In a statement, House Ways and Means Chair Joey Sarte Salceda said Senate Bill No. 1869, the Senate version of the Center for Disease Control and Prevention (CDC) bill, got a push from Marcos as the latter's certification would allow the Senate to discuss it in plenary and approve it on third reading on the same day.

The measure is the Senate version of House Bill No. 6096 filed by Salceda in January 2020. He refiled it as House Bill No. 46 during the 19th Congress.

Salceda thanked Marcos, saying the measure is vital to protecting Filipinos from pandemics.

"Pandemics are now cyclical and our preparedness must be permanent," he said in a statement.

"My initial version contained several health emergency provisions that were written in anticipation of necessary lockdowns, quarantines, and continued disease surveillance. Of course, legislation is compromised so that bill evolved through the different stages, and is more institutional than a matter of broader health emergency powers," he added.

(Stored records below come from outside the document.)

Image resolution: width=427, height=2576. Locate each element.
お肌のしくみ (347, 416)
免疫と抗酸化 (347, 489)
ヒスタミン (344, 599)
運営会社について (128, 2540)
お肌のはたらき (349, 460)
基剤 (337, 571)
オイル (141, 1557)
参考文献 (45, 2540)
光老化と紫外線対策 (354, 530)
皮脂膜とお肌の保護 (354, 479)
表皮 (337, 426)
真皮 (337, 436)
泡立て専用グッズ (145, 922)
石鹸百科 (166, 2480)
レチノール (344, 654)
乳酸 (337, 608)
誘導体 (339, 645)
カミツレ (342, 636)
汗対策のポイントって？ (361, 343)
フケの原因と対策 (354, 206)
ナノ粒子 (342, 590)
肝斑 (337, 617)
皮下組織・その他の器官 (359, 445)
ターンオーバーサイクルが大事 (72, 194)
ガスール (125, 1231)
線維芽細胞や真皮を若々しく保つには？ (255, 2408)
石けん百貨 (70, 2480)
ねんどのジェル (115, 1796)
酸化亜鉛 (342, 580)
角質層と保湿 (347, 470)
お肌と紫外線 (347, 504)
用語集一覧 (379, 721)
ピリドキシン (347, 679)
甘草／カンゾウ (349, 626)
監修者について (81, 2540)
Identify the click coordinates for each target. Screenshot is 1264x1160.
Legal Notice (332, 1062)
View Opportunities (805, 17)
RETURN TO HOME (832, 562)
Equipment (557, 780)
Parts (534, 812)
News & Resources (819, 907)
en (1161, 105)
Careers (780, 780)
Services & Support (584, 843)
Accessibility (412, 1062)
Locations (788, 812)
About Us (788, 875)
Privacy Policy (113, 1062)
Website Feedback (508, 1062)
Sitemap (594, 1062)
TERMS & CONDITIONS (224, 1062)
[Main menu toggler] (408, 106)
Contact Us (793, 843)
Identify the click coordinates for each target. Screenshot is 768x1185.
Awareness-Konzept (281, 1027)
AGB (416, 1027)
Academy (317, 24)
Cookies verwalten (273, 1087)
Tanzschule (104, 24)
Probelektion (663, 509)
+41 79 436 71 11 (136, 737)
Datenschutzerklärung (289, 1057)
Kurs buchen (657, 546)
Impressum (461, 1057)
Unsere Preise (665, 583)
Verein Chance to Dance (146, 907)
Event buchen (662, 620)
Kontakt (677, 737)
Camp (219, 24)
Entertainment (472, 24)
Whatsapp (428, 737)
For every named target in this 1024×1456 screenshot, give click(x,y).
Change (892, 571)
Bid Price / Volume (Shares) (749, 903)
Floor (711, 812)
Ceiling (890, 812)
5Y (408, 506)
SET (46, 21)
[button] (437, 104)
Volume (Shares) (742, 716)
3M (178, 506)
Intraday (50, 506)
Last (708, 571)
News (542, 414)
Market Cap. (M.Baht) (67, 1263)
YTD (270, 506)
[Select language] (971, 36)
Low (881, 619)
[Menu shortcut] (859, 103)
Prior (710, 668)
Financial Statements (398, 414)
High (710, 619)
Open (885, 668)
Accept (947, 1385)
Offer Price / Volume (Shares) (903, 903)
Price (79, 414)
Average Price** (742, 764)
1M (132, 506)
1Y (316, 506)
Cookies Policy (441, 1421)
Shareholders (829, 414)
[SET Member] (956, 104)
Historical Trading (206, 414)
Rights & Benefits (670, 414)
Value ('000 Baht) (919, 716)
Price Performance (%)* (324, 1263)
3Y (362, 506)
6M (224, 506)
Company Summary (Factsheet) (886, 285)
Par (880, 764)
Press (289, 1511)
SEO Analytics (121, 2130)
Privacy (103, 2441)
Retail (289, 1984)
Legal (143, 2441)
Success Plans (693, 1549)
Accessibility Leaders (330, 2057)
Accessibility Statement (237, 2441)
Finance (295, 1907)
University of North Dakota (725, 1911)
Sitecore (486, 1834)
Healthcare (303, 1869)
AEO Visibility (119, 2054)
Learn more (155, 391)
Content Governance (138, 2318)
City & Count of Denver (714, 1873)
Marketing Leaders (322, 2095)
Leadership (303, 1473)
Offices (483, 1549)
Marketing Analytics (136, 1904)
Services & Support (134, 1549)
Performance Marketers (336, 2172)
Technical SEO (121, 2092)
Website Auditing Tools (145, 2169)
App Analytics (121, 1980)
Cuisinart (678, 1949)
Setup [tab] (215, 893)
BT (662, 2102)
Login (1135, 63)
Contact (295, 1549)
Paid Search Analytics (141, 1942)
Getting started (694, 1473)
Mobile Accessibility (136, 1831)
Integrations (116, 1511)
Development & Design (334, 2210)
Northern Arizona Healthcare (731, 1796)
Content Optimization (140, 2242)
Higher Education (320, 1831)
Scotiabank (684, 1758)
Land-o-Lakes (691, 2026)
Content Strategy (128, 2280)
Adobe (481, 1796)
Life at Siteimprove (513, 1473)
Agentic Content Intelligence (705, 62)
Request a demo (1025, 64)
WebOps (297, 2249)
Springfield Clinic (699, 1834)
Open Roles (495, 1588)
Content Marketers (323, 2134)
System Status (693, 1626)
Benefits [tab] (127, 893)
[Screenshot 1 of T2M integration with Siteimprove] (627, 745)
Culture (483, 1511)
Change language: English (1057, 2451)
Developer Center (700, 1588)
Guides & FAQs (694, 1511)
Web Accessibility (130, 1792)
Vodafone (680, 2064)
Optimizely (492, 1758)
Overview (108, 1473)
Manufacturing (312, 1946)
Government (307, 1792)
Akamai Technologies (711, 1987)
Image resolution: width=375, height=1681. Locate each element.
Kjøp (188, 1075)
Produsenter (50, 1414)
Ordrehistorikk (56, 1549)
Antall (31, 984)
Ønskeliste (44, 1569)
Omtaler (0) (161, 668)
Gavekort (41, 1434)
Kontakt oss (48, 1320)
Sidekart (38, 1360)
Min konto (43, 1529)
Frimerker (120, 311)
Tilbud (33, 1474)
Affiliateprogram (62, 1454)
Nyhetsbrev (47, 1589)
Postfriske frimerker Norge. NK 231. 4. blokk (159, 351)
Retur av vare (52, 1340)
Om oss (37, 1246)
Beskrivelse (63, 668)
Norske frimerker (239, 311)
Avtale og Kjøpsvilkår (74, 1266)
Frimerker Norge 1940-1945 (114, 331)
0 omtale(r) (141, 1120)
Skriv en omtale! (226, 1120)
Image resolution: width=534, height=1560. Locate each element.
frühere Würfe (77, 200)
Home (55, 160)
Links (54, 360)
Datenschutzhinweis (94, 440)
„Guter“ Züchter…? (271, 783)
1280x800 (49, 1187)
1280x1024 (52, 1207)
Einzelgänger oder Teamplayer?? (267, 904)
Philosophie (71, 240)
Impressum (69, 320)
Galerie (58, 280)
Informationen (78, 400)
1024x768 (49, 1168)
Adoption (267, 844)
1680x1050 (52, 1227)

The CDC, he said, would be "much better" than the "very ad-hoc nature of the RITM (Research Institute for Tropical Medicine)."

"It got stuck last time due to some fundamental disagreements on the structure of the institution. But now that the Presidential imprimatur is clear and undeniable, I am almost certain President Marcos will have the law on his desk right before his first SONA (State of the Nation Address)," he said.